As the quest for extraterrestrial life marches on, with the Mars Sample Return program slated to bring back samples from the Martian surface in the early 2030s, a startling theory emerges. It raises the possibility that we may have stumbled upon life on Mars nearly five decades ago, and then inadvertently annihilated it.
In a time before the Curiosity rover’s tire tracks marked the Martian landscape, two precursors made their mark. NASA’s Viking Project not only bestowed us with the first visuals of Mars’ surface but also embarked on a series of biological tests on the Martian soil. These tests were designed to seek potential signs of life.
The scientific community was baffled by the results. While the majority of the experiments bore no significant findings, one segment did reveal traces of chlorinated organics. At the time, these were dismissed as mere contaminants originating from Earth.
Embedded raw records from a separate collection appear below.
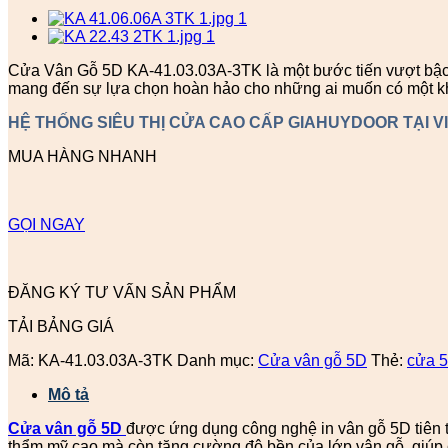
Cửa Vân Gỗ 5D KA-41.03.03A-3TK là một bước tiến vượt bậc t
mang đến sự lựa chọn hoàn hảo cho những ai muốn có một khô
HỆ THỐNG SIÊU THỊ CỬA CAO CẤP GIAHUYDOOR TẠI V
MUA HÀNG NHANH
GỌI NGAY
ĐĂNG KÝ TƯ VẤN SẢN PHẨM
TẢI BẢNG GIÁ
Mã:
KA-41.03.03A-3TK
Danh mục:
Cửa vân gỗ 5D
Thẻ:
cửa 
Mô tả
Cửa vân gỗ 5D
được ứng dụng công nghệ in vân gỗ 5D tiên ti
thẩm mỹ cao mà còn tăng cường độ bền của lớp vân gỗ, giúp c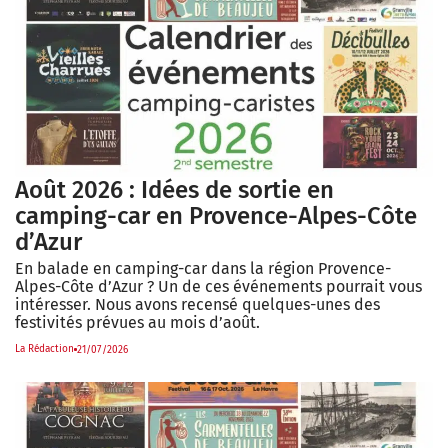
Août 2026 : Idées de sortie en
camping-car en Provence-Alpes-Côte
d’Azur
En balade en camping-car dans la région Provence-
Alpes-Côte d’Azur ? Un de ces événements pourrait vous
intéresser. Nous avons recensé quelques-unes des
festivités prévues au mois d’août.
La Rédaction
21/07/2026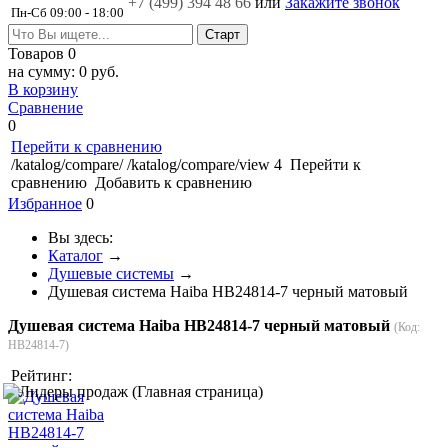
+7 (499)
394 48 66
или
Закажите звонок
Пн-Сб 09:00 - 18:00
Товаров
0
на сумму:
0 руб.
В корзину
Сравнение
0
Перейти к сравнению
/katalog/compare/
/katalog/compare/view
4
Перейти к
сравнению
Добавить к сравнению
Избранное
0
Вы здесь:
Каталог
→
Душевые системы
→
Душевая система Haiba HB24814-7 черный матовый
Душевая система Haiba HB24814-7 черный матовый
(Код:
HB24814-7
)
Рейтинг: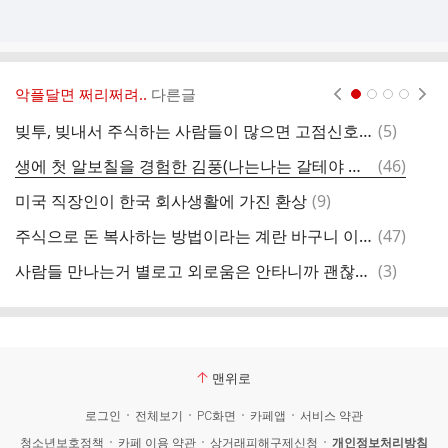
악플달면 쩌리쩌려..
다른글
현재페이지 1
2
3
4
댓
빚투, 빚내서 주식하는 사람들이 많으면 고점신호라고 하는 이유 주린이들한테 쉽게 설명해줄게
(
5
)
글
댓
생에 첫 알보칠을 경험한 김풍(나는나는 갈테야 그 약 맞음)
(
46
)
옥
글
댓
미국 직장인이 한국 회사생활에 가진 환상
(
9
)
글
댓
주식으로 돈 복사하는 방법이라는 계란 바구니 이론.jpg
(
47
)
여
글
댓
사람들 만나는거 별로고 외로움은 안타니까 괜찮지않나.?사람만나면 피곤하고 기빨려...근데 빵빵이같은 주류는 너무 싫은데ㅋ이런여시들은
(
3
)
글
맨위로
로그인
전체보기
PC화면
카페앱
서비스 약관
청소년보호정책
카페 이용 약관
상거래피해구제신청
개인정보처리방침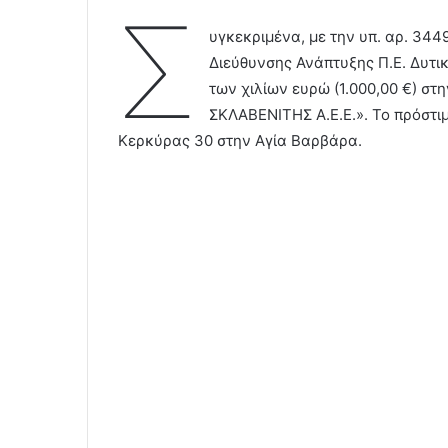
Σ
υγκεκριμένα, με την υπ. αρ. 34
Διεύθυνσης Ανάπτυξης Π.Ε. Δυτικ
των χιλίων ευρώ (1.000,00 €) σ
ΣΚΛΑΒΕΝΙΤΗΣ Α.Ε.Ε.». Το πρόστι
Κερκύρας 30 στην Αγία Βαρβάρα.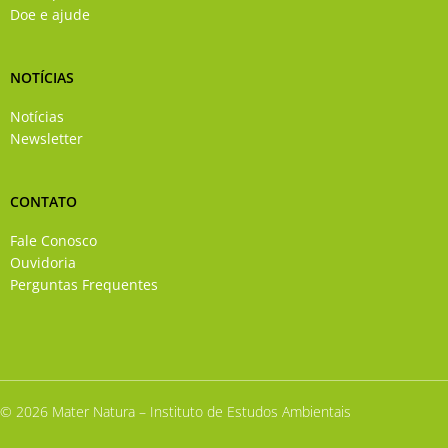
Doe e ajude
NOTÍCIAS
Notícias
Newsletter
CONTATO
Fale Conosco
Ouvidoria
Perguntas Frequentes
© 2026 Mater Natura – Instituto de Estudos Ambientais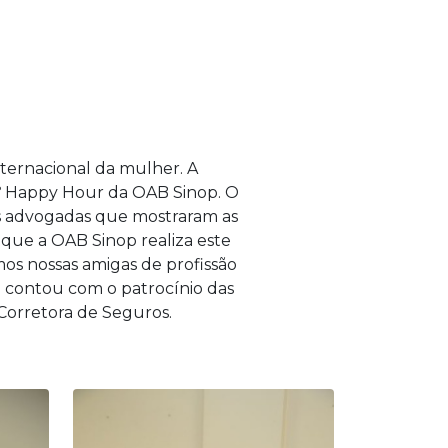
ternacional da mulher. A
3º Happy Hour da OAB Sinop. O
as advogadas que mostraram as
 que a OAB Sinop realiza este
os nossas amigas de profissão
o contou com o patrocínio das
 Corretora de Seguros.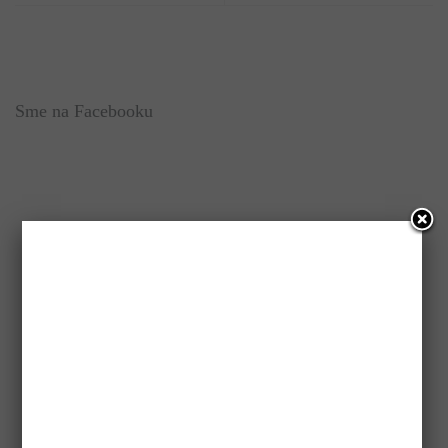
Sme na Facebooku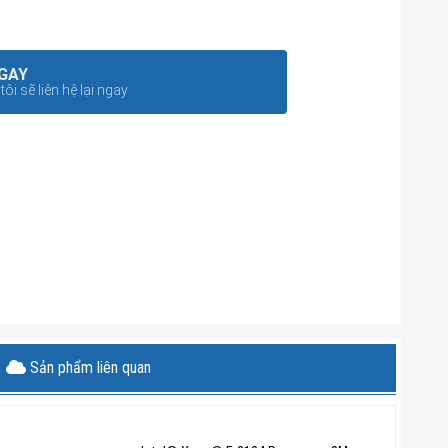
GAY
ôi sẽ liên hệ lại ngay
Sản phẩm liên quan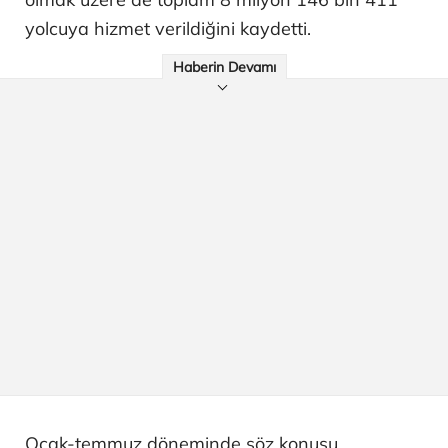
yolcuya hizmet verildiğini kaydetti.
Haberin Devamı
Ocak-temmuz döneminde söz konusu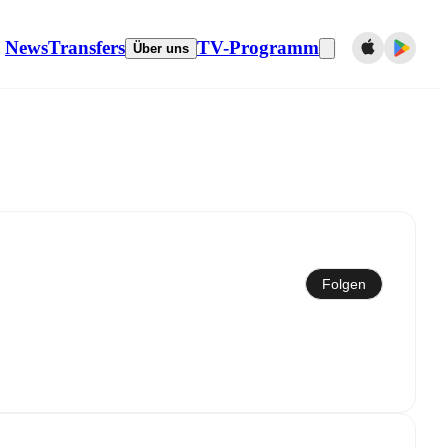
News
Transfers
TV-Programm
Über uns
Folgen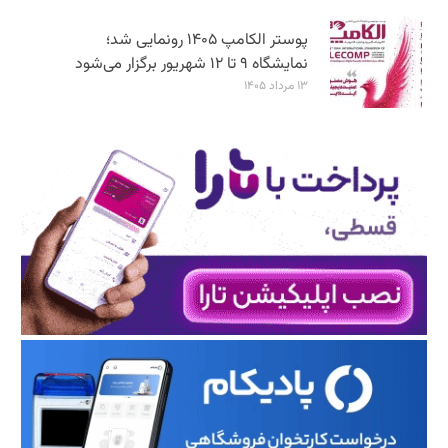
پوستر الکامپ ۱۴۰۵ رونمایی شد؛
نمایشگاه ۹ تا ۱۲ شهریور برگزار می‌شود
۱۳ مرداد ۱۴۰۵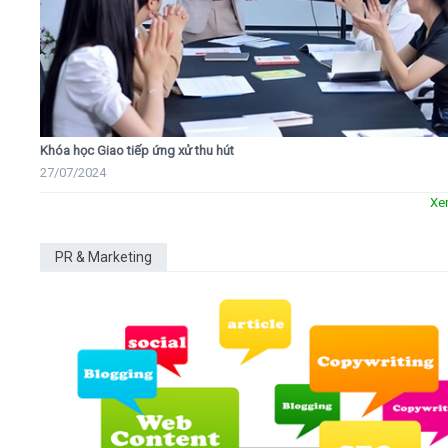
Khóa học Giao tiếp ứng xử thu hút
27/07/2024
Xe
PR & Marketing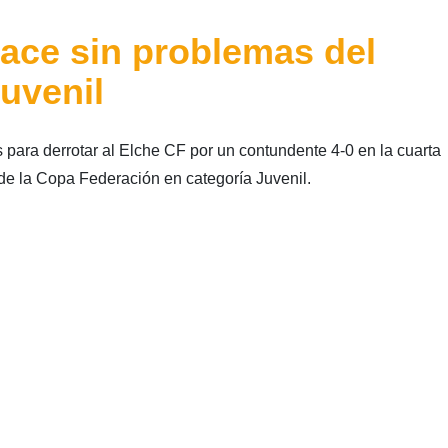
ace sin problemas del
uvenil
para derrotar al Elche CF por un contundente 4-0 en la cuarta
 de la Copa Federación en categoría Juvenil.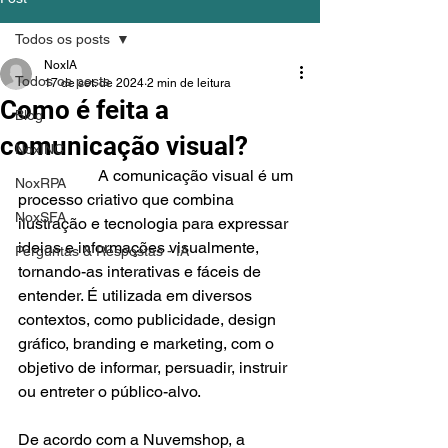
Todos os posts
NoxIA
Todos os posts
17 de set. de 2024
2 min de leitura
Como é feita a
Blog
comunicação visual?
NoxINC
		A comunicação visual é um 
NoxRPA
processo criativo que combina 
NoxSFA
ilustração e tecnologia para expressar 
ideias e informações visualmente, 
Perguntas & Respostas - IA
tornando-as interativas e fáceis de 
entender. É utilizada em diversos 
contextos, como publicidade, design 
gráfico, branding e marketing, com o 
objetivo de informar, persuadir, instruir 
ou entreter o público-alvo.
De acordo com a Nuvemshop, a 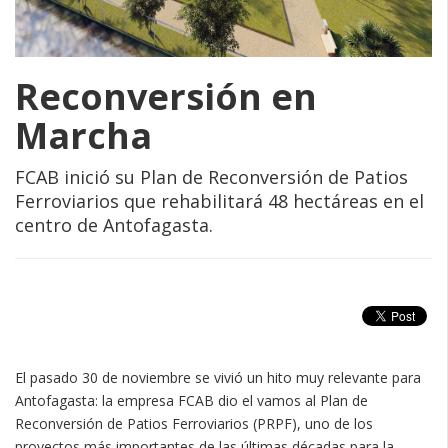
Reconversión en
Marcha
FCAB inició su Plan de Reconversión de Patios
Ferroviarios que rehabilitará 48 hectáreas en el
centro de Antofagasta.
El pasado 30 de noviembre se vivió un hito muy relevante para
Antofagasta: la empresa FCAB dio el vamos al Plan de
Reconversión de Patios Ferroviarios (PRPF), uno de los
proyectos más importantes de las últimas décadas para la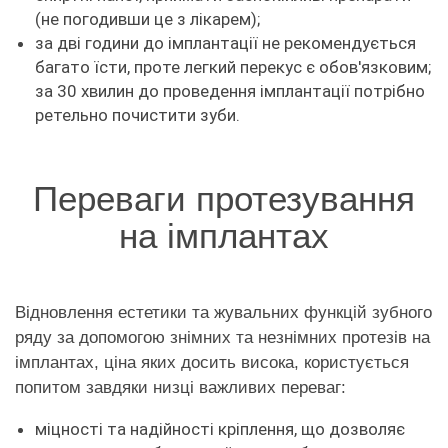
(не погодивши це з лікарем);
за дві години до імплантації не рекомендується
багато їсти, проте легкий перекус є обов'язковим;
за 30 хвилин до проведення імплантації потрібно
ретельно почистити зуби.
Переваги протезування
на імплантах
Відновлення естетики та жувальних функцій зубного
ряду за допомогою знімних та незнімних протезів на
імплантах, ціна яких досить висока, користується
попитом завдяки низці важливих переваг:
міцності та надійності кріплення, що дозволяє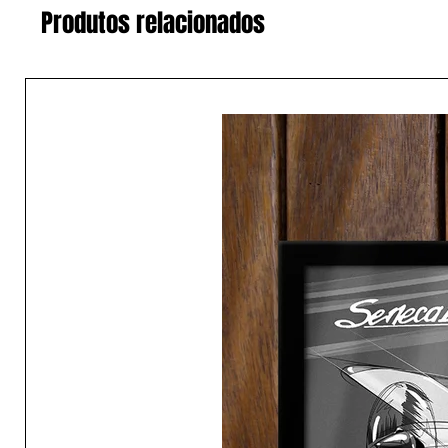
Produtos relacionados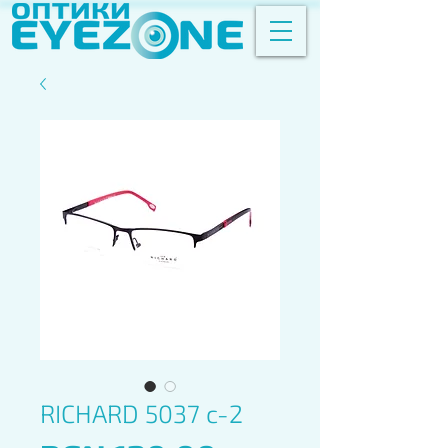
RICHARD 5037 c-2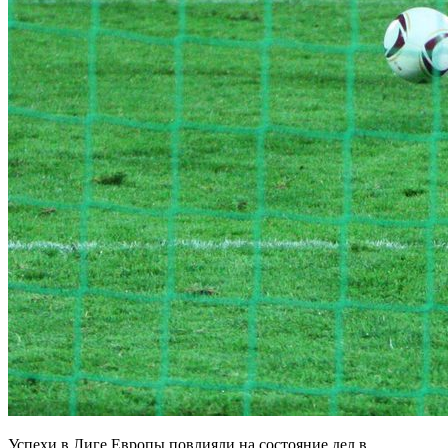
Успехи в Лиге Европы повлияли на состояние дел в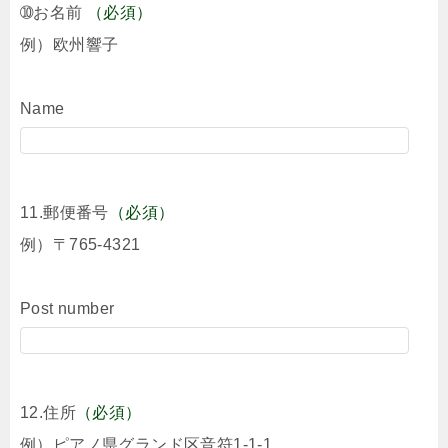
➉お名前
（必須）
例）欧州響子
Name
11.郵便番号
（必須）
例）〒765-4321
Post number
12.住所
（必須）
例）ピアノ県グランド区音符1-1-1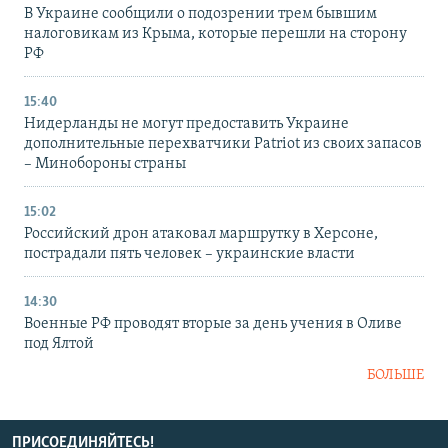
В Украине сообщили о подозрении трем бывшим
налоговикам из Крыма, которые перешли на сторону
РФ
15:40
Нидерланды не могут предоставить Украине
дополнительные перехватчики Patriot из своих запасов
– Минобороны страны
15:02
Российский дрон атаковал маршрутку в Херсоне,
пострадали пять человек – украинские власти
14:30
Военные РФ проводят вторые за день учения в Оливе
под Ялтой
БОЛЬШЕ
ПРИСОЕДИНЯЙТЕСЬ!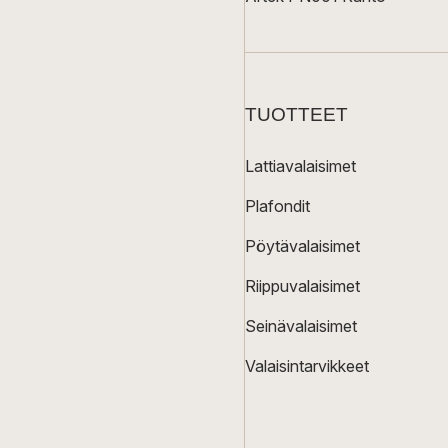
TUOTTEET
Lattiavalaisimet
Plafondit
Pöytävalaisimet
Riippuvalaisimet
Seinävalaisimet
Valaisintarvikkeet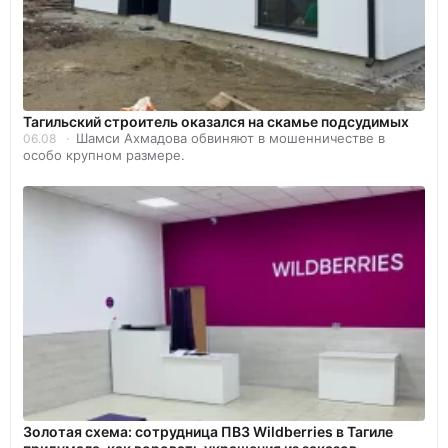
Тагильский строитель оказался на скамье подсудимых
Шамси Ахмадова обвиняют в мошенничестве в
06.08
особо крупном размере.
Золотая схема: сотрудница ПВЗ Wildberries в Тагиле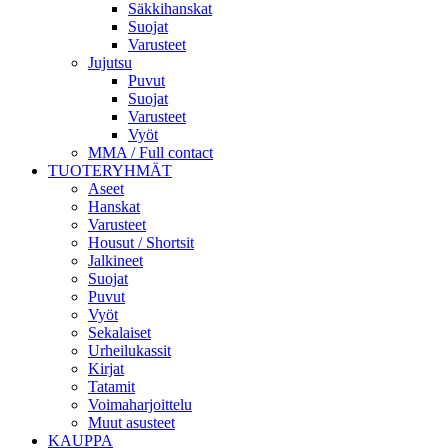
Säkkihanskat
Suojat
Varusteet
Jujutsu
Puvut
Suojat
Varusteet
Vyöt
MMA / Full contact
TUOTERYHMÄT
Aseet
Hanskat
Varusteet
Housut / Shortsit
Jalkineet
Suojat
Puvut
Vyöt
Sekalaiset
Urheilukassit
Kirjat
Tatamit
Voimaharjoittelu
Muut asusteet
KAUPPA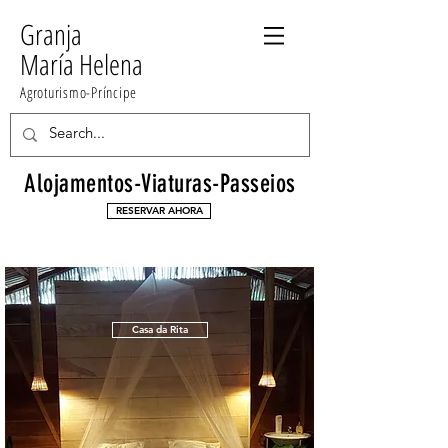
Granja
María Helena
Agroturismo-Príncipe
Alojamentos-Viaturas-Passeios
RESERVAR AHORA
Casa da Rita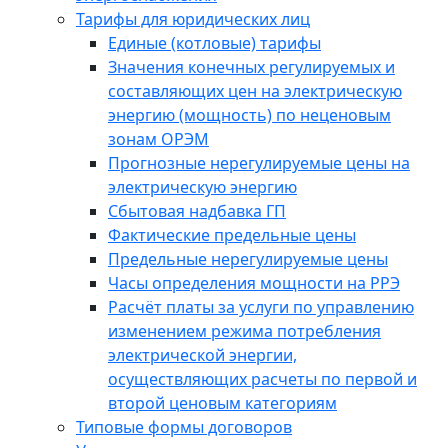
Тарифы для юридических лиц
Единые (котловые) тарифы
Значения конечных регулируемых и
составляющих цен на электрическую
энергию (мощность) по неценовым
зонам ОРЭМ
Прогнозные нерегулируемые цены на
электрическую энергию
Сбытовая надбавка ГП
Фактические предельные цены
Предельные нерегулируемые цены
Часы определения мощности на РРЭ
Расчёт платы за услуги по управлению
изменением режима потребления
электрической энергии,
осуществляющих расчеты по первой и
второй ценовым категориям
Типовые формы договоров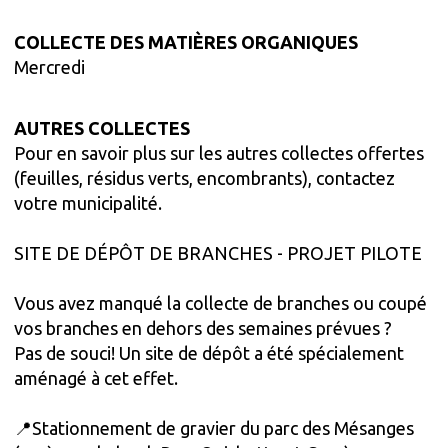
COLLECTE DES MATIÈRES ORGANIQUES
Mercredi
AUTRES COLLECTES
Pour en savoir plus sur les autres collectes offertes
(feuilles, résidus verts, encombrants), contactez
votre municipalité.
SITE DE DÉPÔT DE BRANCHES - PROJET PILOTE
Vous avez manqué la collecte de branches ou coupé
vos branches en dehors des semaines prévues ?
Pas de souci! Un site de dépôt a été spécialement
aménagé à cet effet.
📍Stationnement de gravier du parc des Mésanges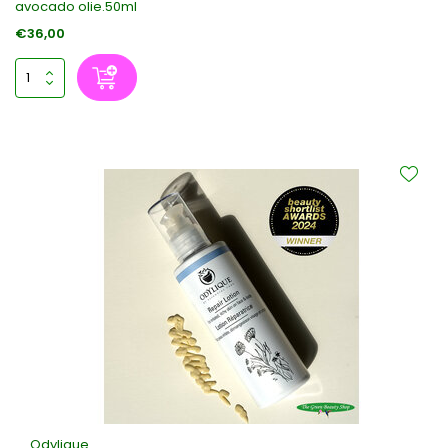
avocado olie.50ml
€36,00
Odylique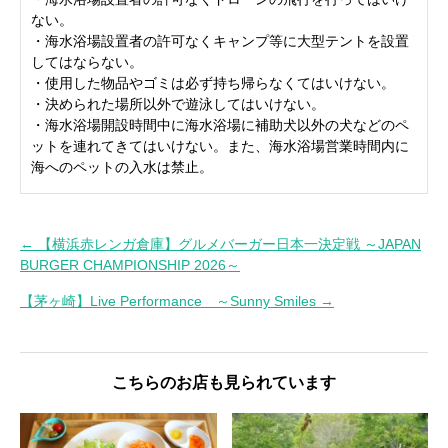
ない。
・海水浴場設置者の許可なくキャンプ等に大型テントを設置
してはならない。
・使用した物品やゴミは必ず持ち帰らなくてはいけない。
・決められた場所以外で遊泳してはいけない。
・海水浴場開設時間中に海水浴場に補助犬以外の犬などのペ
ットを連れてきてはいけない。また、海水浴場営業時間内に
海へのペットの入水は禁止。
← 【横浜赤レンガ倉庫】グルメバーガー日本一決定戦 ～JAPAN
投
BURGER CHAMPIONSHIP 2026～
稿
【茅ヶ崎】Live Performance ～Sunny Smiles →
ナ
ビ
ゲ
こちらのお店も見られています
ー
シ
A more intriguing part of the experiment involved adding nutrient-rich water and radioactive carbon to Martian soil. The hypothesis was simple: if microorganisms existed, they would consume the nutrients and release the radioactive carbon as gas. The initial tests detected this gas, but subsequent injections failed to produce the expected results. The promising first finding was attributed to perchlorate, a compound found in fireworks and rocket fuel, which might have reacted with the nutrients.
Yet, Professor Dirk Schulze-Makuch of the Technical University Berlin presents an alternative theory. In his opinion, introducing water to the experiment might have been a fatal error, quite literally killing the very microbes we sought.
Drawing parallels with specific life forms on Earth that thrive within salt rocks and obtain humidity from the air, Schulze-Makuch argues that dousing these microbes with water could have been lethal. This could explain why the additional nutrient injections failed to detect any more radioactive gas. A humorous yet grim analogy: “When you’ve just been drowned by an alien robot, you don’t tend to be all that hungry.”
Schulze-Makuch’s previous work also touched on the possibility that Martian life forms might contain hydrogen peroxide in their cells, providing benefits in Mars’ harsh environment. He argues that this adaptation could explain the Viking results.
He further elaborates that the heating process used by the gas chromatograph mass-spectrometer in the experiment could have been detrimental. If the Martian cells contained hydrogen peroxide, heating would have been fatal, leading to reactions that form carbon dioxide—exactly what was detected.
Though speculative, if Schulze-Makuch’s theory holds true, it paints a dramatic picture of a missed opportunity. It suggests that we might have found, and then unwittingly destroyed, life on Mars almost half a century ago. It’s a narrative that mirrors the actions of antagonistic extraterrestrials in popular cinema, except, in this case, we were the inadvertent villains.